The goal of BIONETS is to provide a biologically-inspired open networking paradigm for the creation, dissemination, execution, and evolution of autonomic services able to adapt to the surrounding environment and user needs, to evolve without direct human supervision, and able to deal with large-scale networks of heterogeneous nodes ranging from small, cheap devices to more complex network nodes. In order to achieve this goal, the project will design and implement a new communication architecture and service framework inspired by nature, and optimised for maximum adaptation to society.

BIONETS is an IP funded by the EU. The project runs for 2 years starting in 2006.
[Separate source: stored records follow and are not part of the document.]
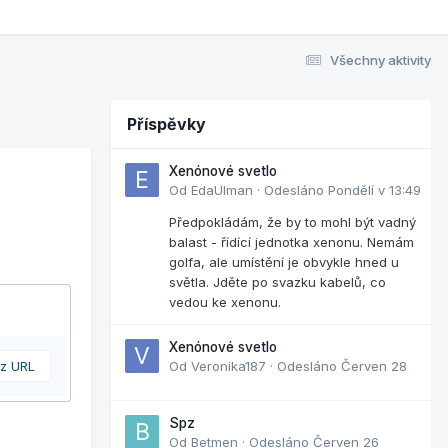
Všechny aktivity
Příspěvky
Xenónové svetlo
Od
EdaUlman
·
Odesláno
Pondělí v 13:49
Předpokládám, že by to mohl být vadný
balast - řídící jednotka xenonu. Nemám
golfa, ale umístění je obvykle hned u
světla. Jděte po svazku kabelů, co
vedou ke xenonu.
Xenónové svetlo
 z URL
Od
Veronika187
·
Odesláno
Červen 28
Spz
Od
Betmen
·
Odesláno
Červen 26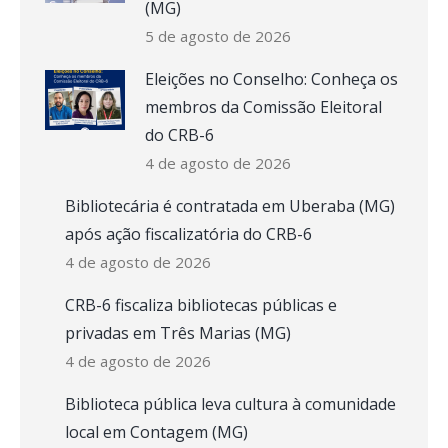
(MG)
5 de agosto de 2026
Eleições no Conselho: Conheça os
membros da Comissão Eleitoral
do CRB-6
4 de agosto de 2026
Bibliotecária é contratada em Uberaba (MG)
após ação fiscalizatória do CRB-6
4 de agosto de 2026
CRB-6 fiscaliza bibliotecas públicas e
privadas em Três Marias (MG)
4 de agosto de 2026
Biblioteca pública leva cultura à comunidade
local em Contagem (MG)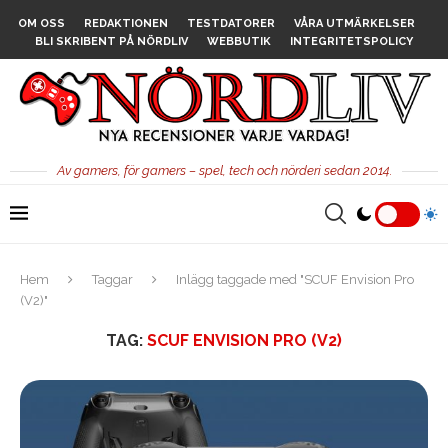
OM OSS
REDAKTIONEN
TESTDATORER
VÅRA UTMÄRKELSER
BLI SKRIBENT PÅ NÖRDLIV
WEBBUTIK
INTEGRITETSPOLICY
Av gamers, för gamers – spel, tech och nörderi sedan 2014.
Hem
Taggar
Inlägg taggade med "SCUF Envision Pro
(V2)"
TAG:
SCUF ENVISION PRO (V2)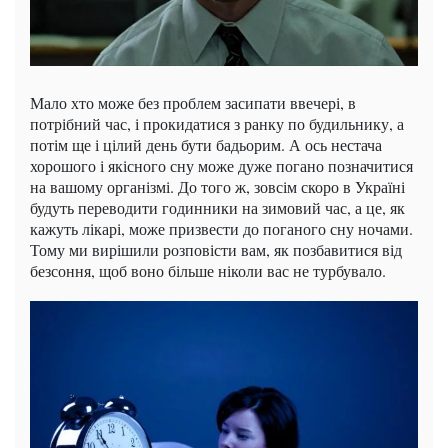
Мало хто може без проблем засипати ввечері, в
потрібний час, і прокидатися з ранку по будильнику, а
потім ще і цілий день бути бадьорим. А ось нестача
хорошого і якісного сну може дуже погано позначитися
на вашому організмі. До того ж, зовсім скоро в Україні
будуть переводити годинники на зимовий час, а це, як
кажуть лікарі, може призвести до поганого сну ночами.
Тому ми вирішили розповісти вам, як позбавитися від
безсоння, щоб воно більше ніколи вас не турбувало.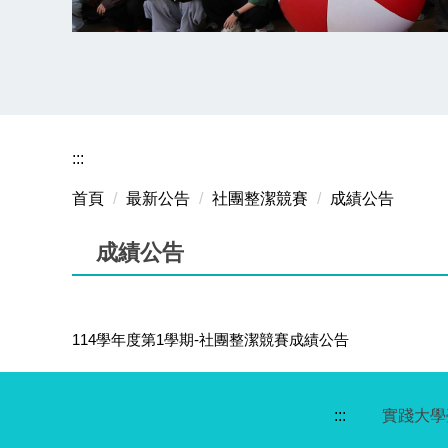
:::
首頁
最新公告
社團整潔競賽
成績公告
成績公告
114學年度第1學期-社團整潔競賽成績公告
:::
實踐大學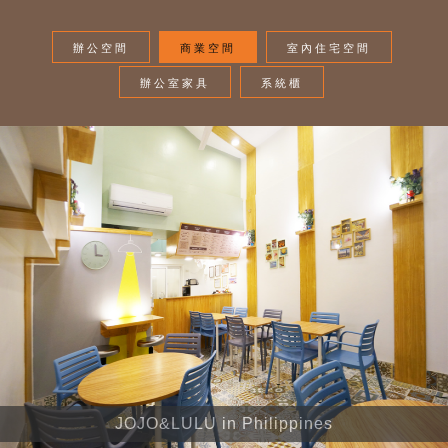
辦公空間
商業空間
室內住宅空間
辦公室家具
系統櫃
JOJO&LULU in Philippines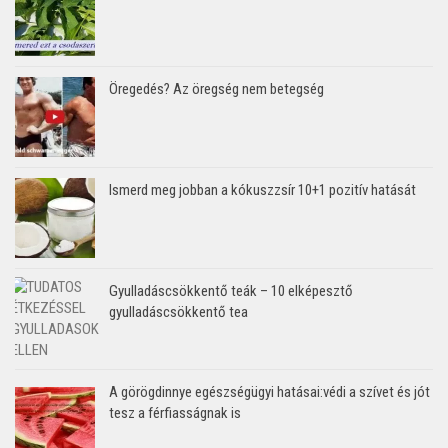
Öregedés? Az öregség nem betegség
Ismerd meg jobban a kókuszzsír 10+1 pozitív hatását
Gyulladáscsökkentő teák – 10 elképesztő
gyulladáscsökkentő tea
A görögdinnye egészségügyi hatásai:védi a szívet és jót
tesz a férfiasságnak is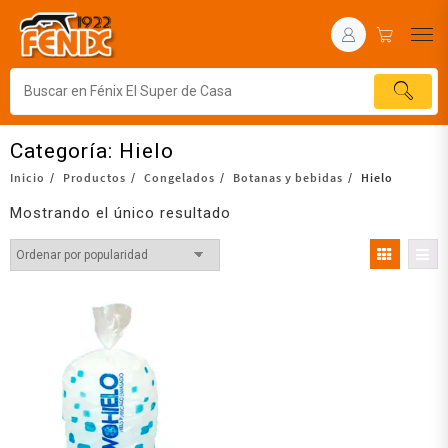
Categoría:
Hielo
Inicio
Productos
Congelados
Botanas y bebidas
Hielo
Mostrando el único resultado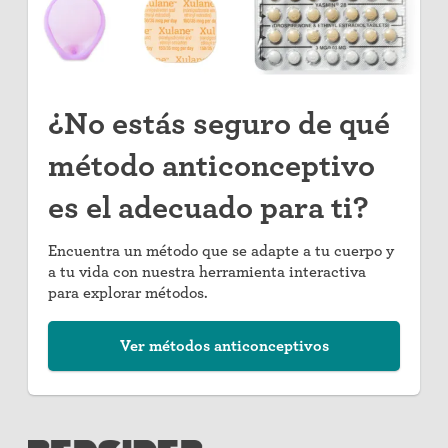
¿No estás seguro de qué
método anticonceptivo
es el adecuado para ti?
Encuentra un método que se adapte a tu cuerpo y
a tu vida con nuestra herramienta interactiva
para explorar métodos.
Ver métodos anticonceptivos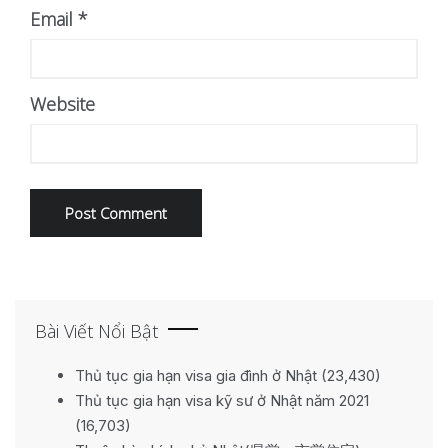
Email
*
Website
Bài Viết Nổi Bật
Thủ tục gia hạn visa gia đình ở Nhật
(23,430)
Thủ tục gia hạn visa kỹ sư ở Nhật năm 2021
(16,703)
More information: http://www.bionets.org/

DESEREC: Dependable Security by Enhanced Reconfigurability

Most of European critical activities rely on networked Information Systems, highly interconnected. The performance of such Information Systems could be jeopardized by incidents of various kinds. A multi-disciplinary approach is compulsory to leverage their dependability by an alliance of three approaches:

• Modelling and simulation: DESEREC devises and develops innovative approaches and tools to design, model, simulate, and plan ICT-based critical infrastructures to dramatically improve their resilience.
• Detection: DESEREC integrates various kinds of detection mechanism to ensure a fast detection of severe incidents but also to be able to detect incidents based on a complex combination of unrelated events or to an abnormal behaviour of the system.
• Response: DESEREC provides a framework for computer-aided and automated counter-measures initiatives in order to respond in a quick and appropriate way to a large range of incident to mitigate the threats to the dependability and rapidly thwarts the problem. Re-configuration of Information Systems is the utmost mechanism for their survivability.

These three features respond both to attacks from the outside (e.g., aiming at Intrusion or Denial of Service), and to intrinsic failures, whatever is the origin (hardware failure, software fault, environment).

The DESEREC framework includes three response loops working on 3 different timings:

• A few seconds to locally respond to a severe and well characterised incident and to launch emergency curative procedures to avoid the escalation process or dramatic damage.
• Some minutes to detect a very complex problem and to allow time to adapt the system through computer aided reactions.
• Some hours to model a new configuration of the information system optimised for a new situation.

The DESEREC approach, framework, and tools apply to critical information and communication systems in order to improve their resilience and their depndability.

DESEREC is an IP funded by the EU. The project runs for 3 years starting in 2006.

More information: http://www.deserec.eu/

Besides the projects listed above, our research is funded by

• the Hungarian Scientific Research Funds (OTKA T046664);
• the Ministry of Education (BÖ2003/70);
• IKMA;
• the High Speed Networks Laboratory (HSN Lab).